— Exercise aim —
The data is to be repeated exactly, with the images removed.

— Input for this task —

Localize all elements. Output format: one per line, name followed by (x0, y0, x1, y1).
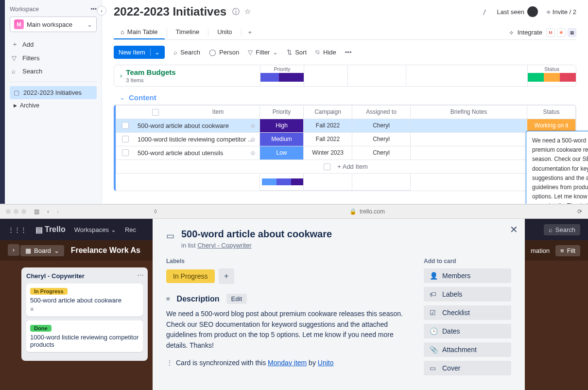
add-view-button[interactable]: + (243, 26, 257, 39)
notes-cell[interactable] (411, 132, 527, 146)
column-header-notes[interactable]: Briefing Notes (411, 106, 527, 119)
trello-board-title[interactable]: Freelance Work As (71, 246, 140, 255)
table-row[interactable]: 1000-word listicle reviewing competitor … (116, 132, 576, 146)
more-integration-icon[interactable]: ▦ (568, 28, 576, 37)
hubspot-icon[interactable]: ✱ (557, 28, 566, 37)
expand-sidebar-button[interactable]: › (8, 244, 19, 256)
campaign-cell[interactable]: Winter 2023 (304, 146, 352, 160)
new-item-button[interactable]: New Item ⌄ (114, 46, 165, 59)
sidebar-search[interactable]: ⌕ Search (10, 65, 97, 78)
side-button-labels[interactable]: 🏷Labels (424, 287, 511, 301)
briefing-notes-popover[interactable]: We need a 500-word blog post about premi… (526, 131, 588, 204)
board-link-initiatives[interactable]: ▢ 2022-2023 Initiatives (10, 86, 97, 99)
row-checkbox[interactable] (122, 149, 129, 156)
star-icon[interactable]: ☆ (244, 7, 251, 17)
trello-logo[interactable]: ▤ Trello (35, 225, 66, 234)
toolbar-sort[interactable]: ⇅Sort (287, 49, 307, 56)
group-title[interactable]: Content (129, 93, 156, 102)
chat-icon[interactable]: ⊕ (250, 136, 256, 143)
chevron-down-icon[interactable]: ⌄ (120, 94, 125, 101)
assigned-cell[interactable]: Cheryl (352, 132, 411, 146)
close-icon[interactable]: ✕ (510, 224, 518, 235)
shield-icon[interactable]: ◊ (154, 208, 157, 215)
back-icon[interactable]: ‹ (47, 208, 49, 215)
sidebar-more-icon[interactable]: ••• (90, 6, 97, 13)
table-row[interactable]: 500-word article about utensils⊕LowWinte… (116, 146, 576, 160)
column-header-campaign[interactable]: Campaign (304, 106, 352, 119)
side-button-checklist[interactable]: ☑Checklist (424, 305, 511, 320)
description-text[interactable]: We need a 500-word blog post about premi… (166, 309, 412, 351)
checkbox[interactable] (324, 163, 330, 170)
priority-cell[interactable]: High (260, 119, 304, 132)
trello-search[interactable]: ⌕ Search (544, 224, 580, 235)
toolbar-filter[interactable]: ▽Filter⌄ (248, 49, 278, 56)
apps-icon[interactable]: ⋮⋮⋮ (8, 226, 27, 233)
column-header-assigned[interactable]: Assigned to (352, 106, 411, 119)
list-menu-icon[interactable]: ⋯ (137, 271, 144, 279)
integrate-label[interactable]: Integrate (518, 29, 542, 36)
tab-timeline[interactable]: Timeline (169, 25, 207, 39)
unito-link[interactable]: Unito (318, 359, 334, 367)
filter-button[interactable]: ≡Filt (555, 245, 580, 256)
edit-description-button[interactable]: Edit (226, 294, 247, 304)
nav-workspaces[interactable]: Workspaces⌄ (74, 226, 116, 233)
campaign-cell[interactable]: Fall 2022 (304, 132, 352, 146)
monday-item-link[interactable]: Monday item (268, 359, 307, 367)
priority-cell[interactable]: Medium (260, 132, 304, 146)
forward-icon[interactable]: › (57, 208, 59, 215)
add-label-button[interactable]: + (219, 268, 234, 284)
priority-cell[interactable]: Low (260, 146, 304, 160)
notes-cell[interactable] (411, 119, 527, 132)
campaign-cell[interactable]: Fall 2022 (304, 119, 352, 132)
card-label[interactable]: In Progress (30, 288, 68, 295)
traffic-lights[interactable] (6, 209, 26, 214)
column-header-priority[interactable]: Priority (260, 106, 304, 119)
nav-recent[interactable]: Rec (125, 226, 136, 233)
board-view-button[interactable]: ▦ Board ⌄ (20, 245, 64, 256)
notes-cell[interactable] (411, 146, 527, 160)
gmail-icon[interactable]: M (546, 28, 555, 37)
assigned-cell[interactable]: Cheryl (352, 119, 411, 132)
card-title[interactable]: 500-word article about cookware (181, 229, 332, 240)
side-button-dates[interactable]: 🕒Dates (424, 324, 511, 338)
list-link[interactable]: Cheryl - Copywriter (197, 242, 251, 249)
chevron-down-icon[interactable]: ⌄ (150, 49, 160, 56)
avatar[interactable] (527, 6, 538, 17)
list-title[interactable]: Cheryl - Copywriter (26, 272, 143, 280)
table-row[interactable]: 500-word article about cookware⊕HighFall… (116, 119, 576, 132)
chat-icon[interactable]: ⊕ (250, 122, 256, 129)
last-seen-label[interactable]: Last seen (497, 8, 524, 16)
card-label[interactable]: Done (30, 325, 52, 332)
column-header-item[interactable]: Item (116, 106, 260, 119)
assigned-cell[interactable]: Cheryl (352, 146, 411, 160)
reload-icon[interactable]: ⟳ (577, 208, 582, 215)
sidebar-filters[interactable]: ▽ Filters (10, 52, 97, 65)
side-button-cover[interactable]: ▭Cover (424, 361, 511, 375)
group-title[interactable]: Team Budgets (126, 68, 175, 76)
activity-icon[interactable]: 〳 (482, 8, 488, 16)
toolbar-more[interactable]: ••• (345, 49, 352, 56)
toolbar-person[interactable]: ◯Person (209, 49, 239, 56)
add-item-row[interactable]: + Add Item (116, 160, 576, 174)
info-icon[interactable]: ⓘ (232, 7, 240, 17)
toolbar-search[interactable]: ⌕Search (173, 49, 200, 56)
sidebar-toggle-icon[interactable]: ▥ (34, 208, 39, 215)
url-bar[interactable]: 🔒 trello.com (165, 208, 570, 215)
sidebar-add[interactable]: ＋ Add (10, 37, 97, 52)
chevron-right-icon[interactable]: › (120, 72, 122, 79)
trello-card[interactable]: In Progress500-word article about cookwa… (26, 284, 143, 317)
toolbar-hide[interactable]: ⦰Hide (315, 49, 336, 56)
side-button-members[interactable]: 👤Members (424, 268, 511, 283)
label-chip-in-progress[interactable]: In Progress (166, 269, 215, 283)
invite-button[interactable]: ⎆ Invite / 2 (547, 8, 576, 16)
select-all-checkbox[interactable] (152, 109, 159, 116)
row-checkbox[interactable] (122, 122, 129, 129)
tab-unito[interactable]: Unito (210, 25, 239, 39)
workspace-selector[interactable]: M Main workspace ⌄ (10, 17, 97, 32)
sidebar-archive[interactable]: ▶ Archive (10, 99, 97, 112)
row-checkbox[interactable] (122, 136, 129, 142)
column-header-status[interactable]: Status (527, 106, 576, 119)
trello-card[interactable]: Done1000-word listicle reviewing competi… (26, 320, 143, 352)
chat-icon[interactable]: ⊕ (250, 149, 256, 157)
tab-main-table[interactable]: ⌂ Main Table (114, 25, 165, 39)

— Response —
Localize all elements. Output format: one per line, name followed by (x0, y0, x1, y1).
add-view-button[interactable]: + (243, 26, 257, 39)
notes-cell[interactable] (411, 132, 527, 146)
column-header-notes[interactable]: Briefing Notes (411, 106, 527, 119)
trello-board-title[interactable]: Freelance Work As (71, 246, 140, 255)
table-row[interactable]: 1000-word listicle reviewing competitor … (116, 132, 576, 146)
more-integration-icon[interactable]: ▦ (568, 28, 576, 37)
hubspot-icon[interactable]: ✱ (557, 28, 566, 37)
expand-sidebar-button[interactable]: › (8, 244, 19, 256)
campaign-cell[interactable]: Winter 2023 (304, 146, 352, 160)
new-item-button[interactable]: New Item ⌄ (114, 46, 165, 59)
sidebar-search[interactable]: ⌕ Search (10, 65, 97, 78)
side-button-labels[interactable]: 🏷Labels (424, 287, 511, 301)
briefing-notes-popover[interactable]: We need a 500-word blog post about premi… (526, 131, 588, 204)
board-link-initiatives[interactable]: ▢ 2022-2023 Initiatives (10, 86, 97, 99)
row-checkbox[interactable] (122, 149, 129, 156)
star-icon[interactable]: ☆ (244, 7, 251, 17)
trello-logo[interactable]: ▤ Trello (35, 225, 66, 234)
toolbar-sort[interactable]: ⇅Sort (287, 49, 307, 56)
group-title[interactable]: Content (129, 93, 156, 102)
chat-icon[interactable]: ⊕ (250, 136, 256, 143)
chevron-down-icon[interactable]: ⌄ (120, 94, 125, 101)
assigned-cell[interactable]: Cheryl (352, 132, 411, 146)
close-icon[interactable]: ✕ (510, 224, 518, 235)
shield-icon[interactable]: ◊ (154, 208, 157, 215)
back-icon[interactable]: ‹ (47, 208, 49, 215)
sidebar-more-icon[interactable]: ••• (90, 6, 97, 13)
table-row[interactable]: 500-word article about utensils⊕LowWinte… (116, 146, 576, 160)
column-header-campaign[interactable]: Campaign (304, 106, 352, 119)
side-button-checklist[interactable]: ☑Checklist (424, 305, 511, 320)
description-text[interactable]: We need a 500-word blog post about premi… (166, 309, 412, 351)
checkbox[interactable] (324, 163, 330, 170)
priority-cell[interactable]: High (260, 119, 304, 132)
trello-search[interactable]: ⌕ Search (544, 224, 580, 235)
toolbar-filter[interactable]: ▽Filter⌄ (248, 49, 278, 56)
apps-icon[interactable]: ⋮⋮⋮ (8, 226, 27, 233)
column-header-assigned[interactable]: Assigned to (352, 106, 411, 119)
list-menu-icon[interactable]: ⋯ (137, 271, 144, 279)
integrate-label[interactable]: Integrate (518, 29, 542, 36)
tab-timeline[interactable]: Timeline (169, 25, 207, 39)
unito-link[interactable]: Unito (318, 359, 334, 367)
filter-button[interactable]: ≡Filt (555, 245, 580, 256)
edit-description-button[interactable]: Edit (226, 294, 247, 304)
nav-workspaces[interactable]: Workspaces⌄ (74, 226, 116, 233)
campaign-cell[interactable]: Fall 2022 (304, 132, 352, 146)
monday-item-link[interactable]: Monday item (268, 359, 307, 367)
priority-cell[interactable]: Medium (260, 132, 304, 146)
forward-icon[interactable]: › (57, 208, 59, 215)
add-label-button[interactable]: + (219, 268, 234, 284)
priority-cell[interactable]: Low (260, 146, 304, 160)
notes-cell[interactable] (411, 119, 527, 132)
campaign-cell[interactable]: Fall 2022 (304, 119, 352, 132)
card-label[interactable]: In Progress (30, 288, 68, 295)
traffic-lights[interactable] (6, 209, 26, 214)
column-header-priority[interactable]: Priority (260, 106, 304, 119)
nav-recent[interactable]: Rec (125, 226, 136, 233)
board-view-button[interactable]: ▦ Board ⌄ (20, 245, 64, 256)
notes-cell[interactable] (411, 146, 527, 160)
gmail-icon[interactable]: M (546, 28, 555, 37)
assigned-cell[interactable]: Cheryl (352, 119, 411, 132)
card-title[interactable]: 500-word article about cookware (181, 229, 332, 240)
side-button-dates[interactable]: 🕒Dates (424, 324, 511, 338)
list-link[interactable]: Cheryl - Copywriter (197, 242, 251, 249)
chevron-down-icon[interactable]: ⌄ (150, 49, 160, 56)
avatar[interactable] (527, 6, 538, 17)
list-title[interactable]: Cheryl - Copywriter (26, 272, 143, 280)
table-row[interactable]: 500-word article about cookware⊕HighFall… (116, 119, 576, 132)
chat-icon[interactable]: ⊕ (250, 122, 256, 129)
last-seen-label[interactable]: Last seen (497, 8, 524, 16)
card-label[interactable]: Done (30, 325, 52, 332)
column-header-item[interactable]: Item (116, 106, 260, 119)
assigned-cell[interactable]: Cheryl (352, 146, 411, 160)
reload-icon[interactable]: ⟳ (577, 208, 582, 215)
sidebar-filters[interactable]: ▽ Filters (10, 52, 97, 65)
side-button-cover[interactable]: ▭Cover (424, 361, 511, 375)
group-title[interactable]: Team Budgets (126, 68, 175, 76)
activity-icon[interactable]: 〳 (482, 8, 488, 16)
toolbar-more[interactable]: ••• (345, 49, 352, 56)
toolbar-person[interactable]: ◯Person (209, 49, 239, 56)
add-item-row[interactable]: + Add Item (116, 160, 576, 174)
info-icon[interactable]: ⓘ (232, 7, 240, 17)
toolbar-search[interactable]: ⌕Search (173, 49, 200, 56)
sidebar-toggle-icon[interactable]: ▥ (34, 208, 39, 215)
url-bar[interactable]: 🔒 trello.com (165, 208, 570, 215)
sidebar-add[interactable]: ＋ Add (10, 37, 97, 52)
chevron-right-icon[interactable]: › (120, 72, 122, 79)
trello-card[interactable]: In Progress500-word article about cookwa… (26, 284, 143, 317)
toolbar-hide[interactable]: ⦰Hide (315, 49, 336, 56)
side-button-members[interactable]: 👤Members (424, 268, 511, 283)
label-chip-in-progress[interactable]: In Progress (166, 269, 215, 283)
invite-button[interactable]: ⎆ Invite / 2 (547, 8, 576, 16)
select-all-checkbox[interactable] (152, 109, 159, 116)
row-checkbox[interactable] (122, 122, 129, 129)
tab-unito[interactable]: Unito (210, 25, 239, 39)
workspace-selector[interactable]: M Main workspace ⌄ (10, 17, 97, 32)
sidebar-archive[interactable]: ▶ Archive (10, 99, 97, 112)
row-checkbox[interactable] (122, 136, 129, 142)
column-header-status[interactable]: Status (527, 106, 576, 119)
trello-card[interactable]: Done1000-word listicle reviewing competi… (26, 320, 143, 352)
chat-icon[interactable]: ⊕ (250, 149, 256, 157)
tab-main-table[interactable]: ⌂ Main Table (114, 25, 165, 39)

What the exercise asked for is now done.